• Problem:
With the pictures excluded, retype the records that follow exactly.

Extracted records:
- Opening Delimiter -
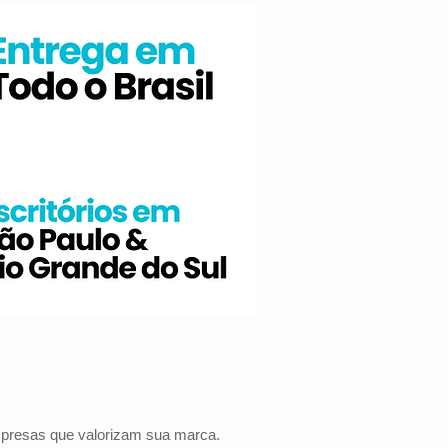
mpresas que valorizam sua marca.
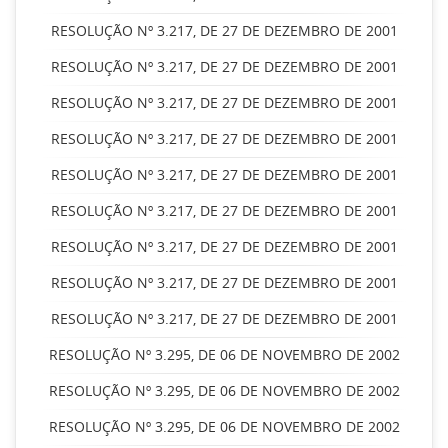
RESOLUÇÃO Nº 3.217, DE 27 DE DEZEMBRO DE 2001
RESOLUÇÃO Nº 3.217, DE 27 DE DEZEMBRO DE 2001
RESOLUÇÃO Nº 3.217, DE 27 DE DEZEMBRO DE 2001
RESOLUÇÃO Nº 3.217, DE 27 DE DEZEMBRO DE 2001
RESOLUÇÃO Nº 3.217, DE 27 DE DEZEMBRO DE 2001
RESOLUÇÃO Nº 3.217, DE 27 DE DEZEMBRO DE 2001
RESOLUÇÃO Nº 3.217, DE 27 DE DEZEMBRO DE 2001
RESOLUÇÃO Nº 3.217, DE 27 DE DEZEMBRO DE 2001
RESOLUÇÃO Nº 3.217, DE 27 DE DEZEMBRO DE 2001
RESOLUÇÃO Nº 3.295, DE 06 DE NOVEMBRO DE 2002
RESOLUÇÃO Nº 3.295, DE 06 DE NOVEMBRO DE 2002
RESOLUÇÃO Nº 3.295, DE 06 DE NOVEMBRO DE 2002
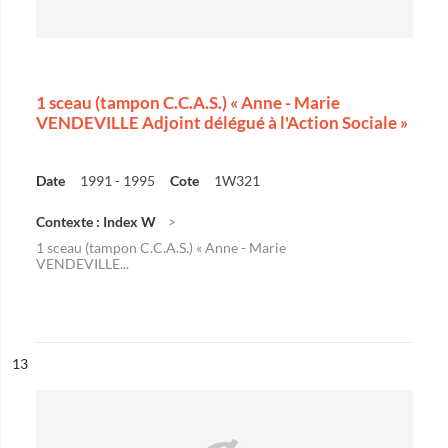
1 sceau (tampon C.C.A.S.) « Anne - Marie
VENDEVILLE Adjoint délégué à l'Action Sociale »
Date
1991 - 1995
Cote
1W321
Contexte : Index W
1 sceau (tampon C.C.A.S.) « Anne - Marie
VENDEVILLE...
ésultat n°
13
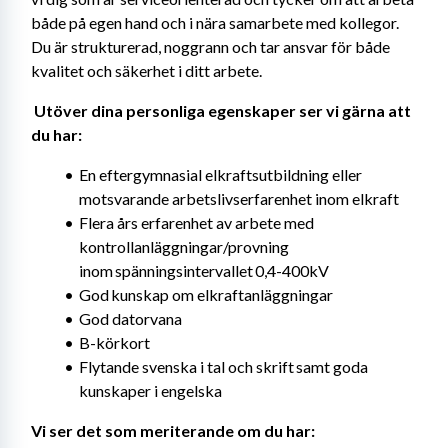
både på egen hand och i nära samarbete med kollegor. 
Du är strukturerad, noggrann och tar ansvar för både 
kvalitet och säkerhet i ditt arbete. 
Utöver dina personliga egenskaper ser vi gärna att 
du har: 
En eftergymnasial elkraftsutbildning eller 
motsvarande arbetslivserfarenhet inom elkraft
Flera års erfarenhet av arbete med 
kontrollanläggningar/provning 
inom spänningsintervallet 0,4-400kV
God kunskap om elkraftanläggningar
God datorvana
B-körkort
Flytande svenska i tal och skrift samt goda 
kunskaper i engelska
Vi ser det som meriterande om du har: 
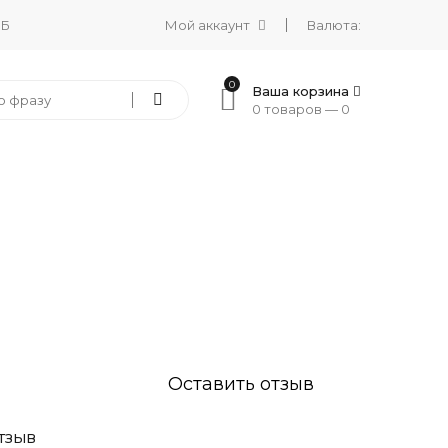
 Б
Мой аккаунт
Валюта:
0
Ваша корзина
0 товаров —
0
Оставить отзыв
ТЗЫВ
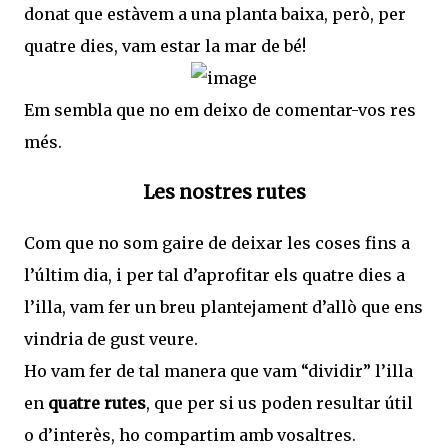
donat que estàvem a una planta baixa, però, per
quatre dies, vam estar la mar de bé!
Em sembla que no em deixo de comentar-vos res
més.
Les nostres rutes
Com que no som gaire de deixar les coses fins a
l’últim dia, i per tal d’aprofitar els quatre dies a
l’illa, vam fer un breu plantejament d’allò que ens
vindria de gust veure.
Ho vam fer de tal manera que vam “dividir” l’illa
en
quatre rutes
, que per si us poden resultar útil
o d’interès, ho compartim amb vosaltres.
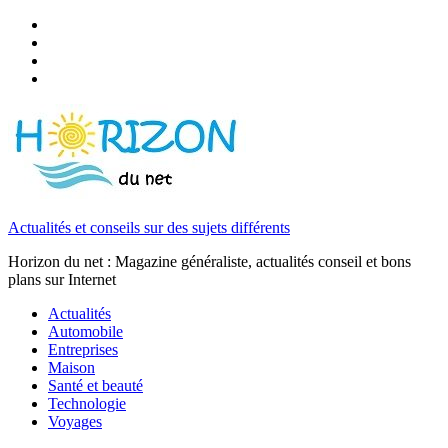
Actualités et conseils sur des sujets différents
Horizon du net : Magazine généraliste, actualités conseil et bons
plans sur Internet
Actualités
Automobile
Entreprises
Maison
Santé et beauté
Technologie
Voyages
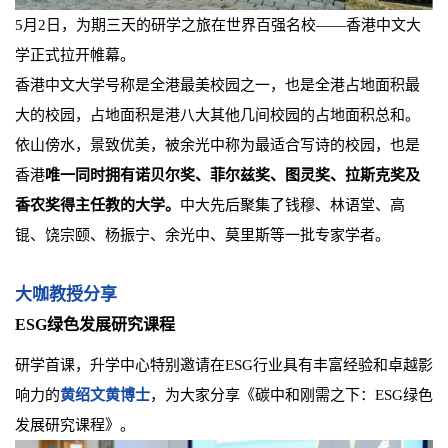
5月2日，为期三天的研学之旅在世界百强名校——香港中文大
学正式拉开帷幕。
香港中文大学号称是全港最美校园之一，也是全港占地面积最
大的校园，占地面积是港八大其他几间校园的占地面积总和。
依山傍水，景致优美，被余光中称为最适合写诗的校园，也是
香港
唯一同时拥有诺贝尔奖、菲尔兹奖、图灵奖、拉斯克奖及
香农奖得主任教的大学。
中大先后聚集了钱穆、林语堂、高
锟、饶宗颐、杨振宁、余光中、莫里斯等一批专家学者。
大咖教授分享
ESG绿色发展研究课程
研学首课，升学中心特别邀请在ESG行业具有丰富经验和卓越影
响力的
黄绍文黄博士
，为大家分享《碳中和刚需之下：ESG绿色
发展研究课程
》。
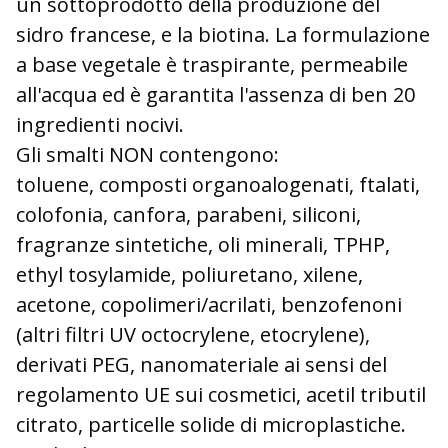
un sottoprodotto della produzione del
sidro francese, e la biotina. La formulazione
a base vegetale è traspirante, permeabile
all'acqua ed è garantita l'assenza di ben 20
ingredienti nocivi.
Gli smalti NON contengono:
toluene, composti organoalogenati, ftalati,
colofonia, canfora, parabeni, siliconi,
fragranze sintetiche, oli minerali, TPHP,
ethyl tosylamide, poliuretano, xilene,
acetone, copolimeri/acrilati, benzofenoni
(altri filtri UV octocrylene, etocrylene),
derivati PEG, nanomateriale ai sensi del
regolamento UE sui cosmetici, acetil tributil
citrato, particelle solide di microplastiche.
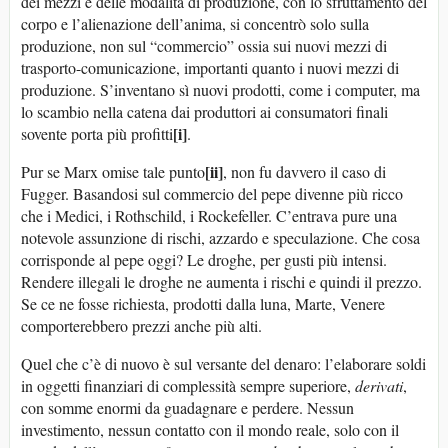
dei mezzi e delle modalità di produzione, con lo sfruttamento del
corpo e l’alienazione dell’anima, si concentrò solo sulla
produzione, non sul “commercio” ossia sui nuovi mezzi di
trasporto-comunicazione, importanti quanto i nuovi mezzi di
produzione. S’inventano sì nuovi prodotti, come i computer, ma
lo scambio nella catena dai produttori ai consumatori finali
[i]
sovente porta più profitti
.
[ii]
Pur se Marx omise tale punto
, non fu davvero il caso di
Fugger. Basandosi sul commercio del pepe divenne più ricco
che i Medici, i Rothschild, i Rockefeller. C’entrava pure una
notevole assunzione di rischi, azzardo e speculazione. Che cosa
corrisponde al pepe oggi? Le droghe, per gusti più intensi.
Rendere illegali le droghe ne aumenta i rischi e quindi il prezzo.
Se ce ne fosse richiesta, prodotti dalla luna, Marte, Venere
comporterebbero prezzi anche più alti.
Quel che c’è di nuovo è sul versante del denaro: l’elaborare soldi
in oggetti finanziari di complessità sempre superiore,
derivati
,
con somme enormi da guadagnare e perdere. Nessun
investimento, nessun contatto con il mondo reale, solo con il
- Closing Delimiter -
• Exercise output:
mpresas que valorizam sua marca.
RESOLUÇÃO Nº 3.217, DE 27 DE DEZEMBRO DE 2001
RESOLUÇÃO Nº 3.217, DE 27 DE DEZEMBRO DE 2001
RESOLUÇÃO Nº 3.217, DE 27 DE DEZEMBRO DE 2001
RESOLUÇÃO Nº 3.217, DE 27 DE DEZEMBRO DE 2001
RESOLUÇÃO Nº 3.217, DE 27 DE DEZEMBRO DE 2001
RESOLUÇÃO Nº 3.217, DE 27 DE DEZEMBRO DE 2001
RESOLUÇÃO Nº 3.217, DE 27 DE DEZEMBRO DE 2001
RESOLUÇÃO Nº 3.217, DE 27 DE DEZEMBRO DE 2001
RESOLUÇÃO Nº 3.217, DE 27 DE DEZEMBRO DE 2001
RESOLUÇÃO Nº 3.295, DE 06 DE NOVEMBRO DE 2002
RESOLUÇÃO Nº 3.295, DE 06 DE NOVEMBRO DE 2002
RESOLUÇÃO Nº 3.295, DE 06 DE NOVEMBRO DE 2002
1 sceau (tampon C.C.A.S.) « Anne - Marie
VENDEVILLE Adjoint délégué à l'Action Sociale »
Date
1991 - 1995
Cote
1W321
Contexte : Index W
1 sceau (tampon C.C.A.S.) « Anne - Marie
VENDEVILLE...
ésultat n°
13
både på egen hand och i nära samarbete med kollegor. 
Du är strukturerad, noggrann och tar ansvar för både 
kvalitet och säkerhet i ditt arbete. 
Utöver dina personliga egenskaper ser vi gärna att 
du har: 
En eftergymnasial elkraftsutbildning eller 
motsvarande arbetslivserfarenhet inom elkraft
Flera års erfarenhet av arbete med 
kontrollanläggningar/provning 
inom spänningsintervallet 0,4-400kV
God kunskap om elkraftanläggningar
God datorvana
B-körkort
Flytande svenska i tal och skrift samt goda 
kunskaper i engelska
Vi ser det som meriterande om du har: 
 Б
Мой аккаунт
Валюта:
0
Ваша корзина
0 товаров —
0
Оставить отзыв
ТЗЫВ
donat que estàvem a una planta baixa, però, per
quatre dies, vam estar la mar de bé!
Em sembla que no em deixo de comentar-vos res
més.
Les nostres rutes
Com que no som gaire de deixar les coses fins a
l’últim dia, i per tal d’aprofitar els quatre dies a
l’illa, vam fer un breu plantejament d’allò que ens
vindria de gust veure.
Ho vam fer de tal manera que vam “dividir” l’illa
en
quatre rutes
, que per si us poden resultar útil
o d’interès, ho compartim amb vosaltres.
Actualités et conseils sur des sujets différents
Horizon du net : Magazine généraliste, actualités conseil et bons
plans sur Internet
Actualités
Automobile
Entreprises
Maison
Santé et beauté
Technologie
Voyages
5月2日，为期三天的研学之旅在世界百强名校——香港中文大
学正式拉开帷幕。
香港中文大学号称是全港最美校园之一，也是全港占地面积最
大的校园，占地面积是港八大其他几间校园的占地面积总和。
依山傍水，景致优美，被余光中称为最适合写诗的校园，也是
香港
唯一同时拥有诺贝尔奖、菲尔兹奖、图灵奖、拉斯克奖及
香农奖得主任教的大学。
中大先后聚集了钱穆、林语堂、高
锟、饶宗颐、杨振宁、余光中、莫里斯等一批专家学者。
大咖教授分享
ESG绿色发展研究课程
研学首课，升学中心特别邀请在ESG行业具有丰富经验和卓越影
响力的
黄绍文黄博士
，为大家分享《碳中和刚需之下：ESG绿色
发展研究课程
》。
un sottoprodotto della produzione del
sidro francese, e la biotina. La formulazione
a base vegetale è traspirante, permeabile
all'acqua ed è garantita l'assenza di ben 20
ingredienti nocivi.
Gli smalti NON contengono:
toluene, composti organoalogenati, ftalati,
colofonia, canfora, parabeni, siliconi,
fragranze sintetiche, oli minerali, TPHP,
ethyl tosylamide, poliuretano, xilene,
acetone, copolimeri/acrilati, benzofenoni
(altri filtri UV octocrylene, etocrylene),
derivati PEG, nanomateriale ai sensi del
regolamento UE sui cosmetici, acetil tributil
citrato, particelle solide di microplastiche.
dei mezzi e delle modalità di produzione, con lo sfruttamento del
corpo e l’alienazione dell’anima, si concentrò solo sulla
produzione, non sul “commercio” ossia sui nuovi mezzi di
trasporto-comunicazione, importanti quanto i nuovi mezzi di
produzione. S’inventano sì nuovi prodotti, come i computer, ma
lo scambio nella catena dai produttori ai consumatori finali
[i]
sovente porta più profitti
.
[ii]
Pur se Marx omise tale punto
, non fu davvero il caso di
Fugger. Basandosi sul commercio del pepe divenne più ricco
che i Medici, i Rothschild, i Rockefeller. C’entrava pure una
notevole assunzione di rischi, azzardo e speculazione. Che cosa
corrisponde al pepe oggi? Le droghe, per gusti più intensi.
Rendere illegali le droghe ne aumenta i rischi e quindi il prezzo.
Se ce ne fosse richiesta, prodotti dalla luna, Marte, Venere
comporterebbero prezzi anche più alti.
Quel che c’è di nuovo è sul versante del denaro: l’elaborare soldi
in oggetti finanziari di complessità sempre superiore,
derivati
,
con somme enormi da guadagnare e perdere. Nessun
investimento, nessun contatto con il mondo reale, solo con il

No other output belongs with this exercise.